The Ego and the Absolute

(by unknown)

So long as you identify with the ego, you cannot transcend it. It is only when we take the enormous risk of not looking into it, of leaving the ego completely alone, that we will finally be able to see it for what it really is. It takes tremendous courage to do this. You have to leave it completely alone. There's no other way to achieve the liberating result. It's an all-or-nothing game and most people don't want to play because the stakes are just too high. We are speaking about a leap into another dimension that reveals a perspective that is absolute. Within that perspective, the ego just does not exist. If you want to know what that perspective is, you have to be willing to leave this one behind. The ego will never do this; its own survival depends upon clinging to the unquestioned conviction that it is important.

The ego always pleads for time. Its refrain, in the face of the call from the Absolute is, "I'm not ready yet, I need more time". But, the Absolute never hears the ego's pleas.

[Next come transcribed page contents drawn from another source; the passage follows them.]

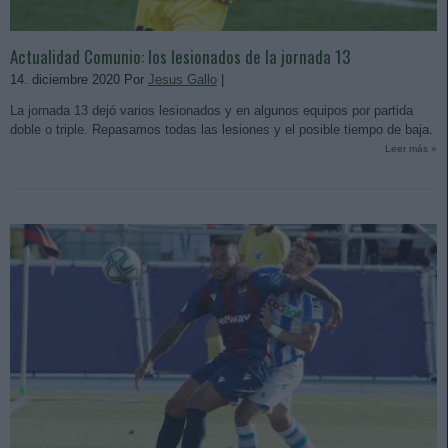
Actualidad Comunio: los lesionados de la jornada 13
14. diciembre 2020 Por
Jesus Gallo
|
La jornada 13 dejó varios lesionados y en algunos equipos por partida
doble o triple. Repasamos todas las lesiones y el posible tiempo de baja.
Leer más »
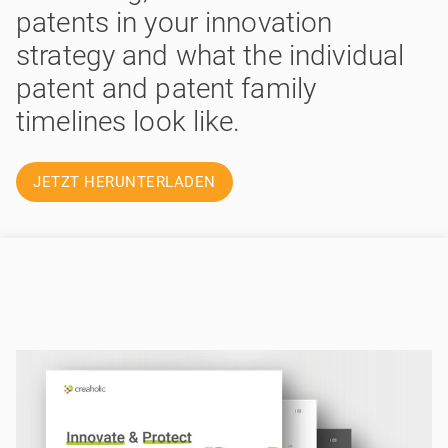
patents in your innovation
strategy and what the individual
patent and patent family
timelines look like.
JETZT HERUNTERLADEN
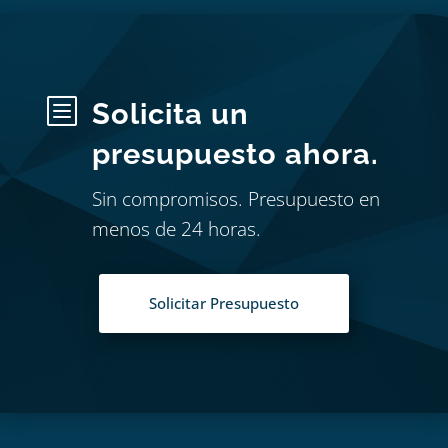
b
Solicita un
presupuesto ahora.
Sin compromisos. Presupuesto en
menos de 24 horas.
Solicitar Presupuesto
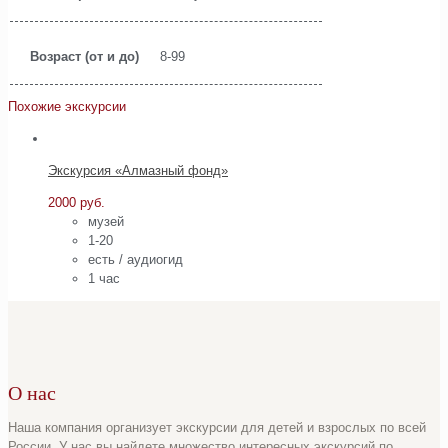
Возраст (от и до)
8-99
Похожие экскурсии
Экскурсия «Алмазный фонд»
2000
руб.
музей
1-20
есть / аудиогид
1 час
О нас
Наша компания организует экскурсии для детей и взрослых по всей
России. У нас вы найдете множество интересных экскурсий по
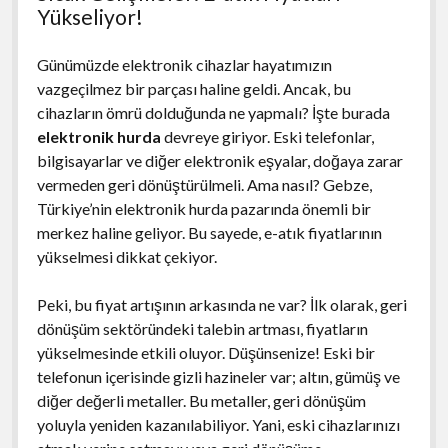
Yükseliyor!
Günümüzde elektronik cihazlar hayatımızın
vazgeçilmez bir parçası haline geldi. Ancak, bu
cihazların ömrü dolduğunda ne yapmalı? İşte burada
elektronik hurda
devreye giriyor. Eski telefonlar,
bilgisayarlar ve diğer elektronik eşyalar, doğaya zarar
vermeden geri dönüştürülmeli. Ama nasıl? Gebze,
Türkiye’nin elektronik hurda pazarında önemli bir
merkez haline geliyor. Bu sayede, e-atık fiyatlarının
yükselmesi dikkat çekiyor.
Peki, bu fiyat artışının arkasında ne var? İlk olarak, geri
dönüşüm sektöründeki talebin artması, fiyatların
yükselmesinde etkili oluyor. Düşünsenize! Eski bir
telefonun içerisinde gizli hazineler var; altın, gümüş ve
diğer değerli metaller. Bu metaller, geri dönüşüm
yoluyla yeniden kazanılabiliyor. Yani, eski cihazlarınızı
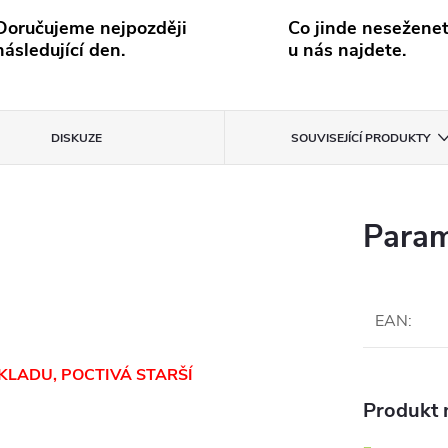
Doručujeme nejpozději
Co jinde neseženet
následující den.
u nás najdete.
DISKUZE
SOUVISEJÍCÍ PRODUKTY
Param
EAN
:
KLADU, POCTIVÁ STARŠÍ
Produkt n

Its ceaseless refrain is: "Every moment that you hesitate, you're keeping yourself from me". Its constant demand is always, "Now!" and the ego insists, yet again, "No, I'm not ready". This is the spiritual drama that has played itself out between man and God for thousands of years -- between the individual sense of self and the call of the Absolute.

Relationships and The Sense of "Me"

(by unknown)

It is in our relationships with one another, that our buttons get pushed most easily and that we come up against the sense of "me" and "my territory" and "my way" being violated or thwarted. Relationships provide tremendous opportunities to look into what is at the root of all this hurt and conflict that human beings experience. What is it we are defending? For me, it seems as if my very life is somehow threatened when someone questions or seems to be defying "my way". When I look into it, I see that it isn't so much the particular opinion or way of doing things that I'm fighting for, it's that sense of "me".

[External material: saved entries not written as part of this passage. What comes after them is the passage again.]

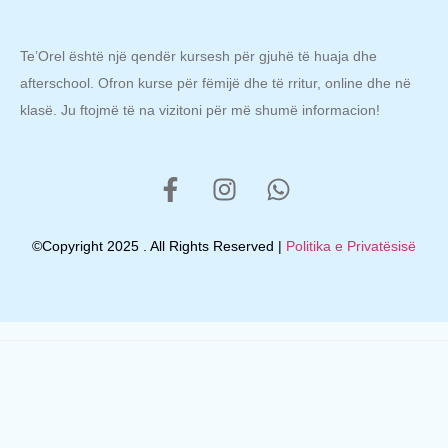
Te’Orel është një qendër kursesh për gjuhë të huaja dhe
afterschool. Ofron kurse për fëmijë dhe të rritur, online dhe në
klasë. Ju ftojmë të na vizitoni për më shumë informacion!
©Copyright 2025 . All Rights Reserved |
Politika e Privatësisë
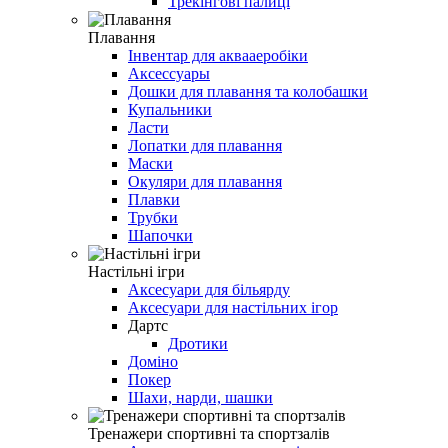
Трекінгові палиці
Плавання
Інвентар для аквааеробіки
Аксессуары
Дошки для плавання та колобашки
Купальники
Ласти
Лопатки для плавання
Маски
Окуляри для плавання
Плавки
Трубки
Шапочки
Настільні ігри
Аксесуари для більярду
Аксесуари для настільних ігор
Дартс
Дротики
Доміно
Покер
Шахи, нарди, шашки
Тренажери спортивні та спортзалів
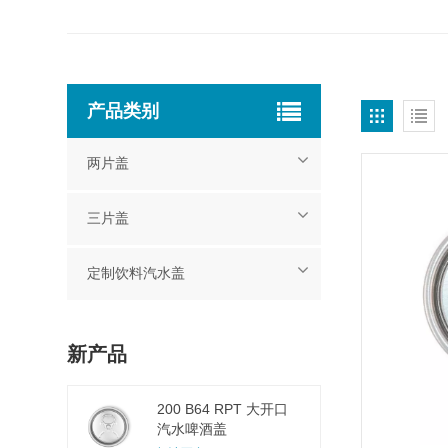
产品类别
两片盖
三片盖
定制饮料汽水盖
新产品
200 B64 RPT 大开口
汽水啤酒盖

Can we look and see if this "me" is really here? Let us listen to the stories we tell ourselves and each other, and notice how a single thought can generate feelings of depression, elation, anxiety or bliss. This is immense work, to sit with all the feelings, to explore, listen, discover what's here. Not once and for all, but this moment. And this moment. And this moment. This work is to see the awesome power of our habitual reflexive tendencies, and to discover that in this moment, in open listening, they do not have to continue.

Disengaging from the Ego

(by unknown)

In the beginning, just try for a few moments to live without any 'I'. You are digging a hole in the earth in the garden; just dig the hole, just become the digging, and forget that "I" am doing it. Let the doer evaporate. You will perspire in the sun, and there will be no doer, and the digging will continue. And you will be surprised how divine life is if the ego can disappear even for a single moment. Taking a shower, just let the water fall on you, but don't be there as an 'I'. Relax, forget the 'I', and you will be surprised. The shower is not only cooling your body, it cools your innermost core too.

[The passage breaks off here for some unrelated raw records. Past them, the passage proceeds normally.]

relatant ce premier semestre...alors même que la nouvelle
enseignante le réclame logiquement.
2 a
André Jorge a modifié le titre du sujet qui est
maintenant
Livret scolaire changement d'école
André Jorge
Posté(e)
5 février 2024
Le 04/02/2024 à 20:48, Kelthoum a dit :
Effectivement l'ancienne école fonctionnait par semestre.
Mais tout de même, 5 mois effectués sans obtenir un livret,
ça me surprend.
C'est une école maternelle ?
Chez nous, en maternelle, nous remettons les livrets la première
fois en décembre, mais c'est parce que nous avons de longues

If you search, you will find so many moments in ordinary life every day when the ego can be put aside. And the joy is so great that once you have tasted it you can do it again and again. And slowly, slowly you become capable of putting it aside, unless it is absolutely necessary. And then that day of blessing also comes when you know it is not necessary at all. You say the final goodbye to it. That is your real being. Not to be is to be for the first time.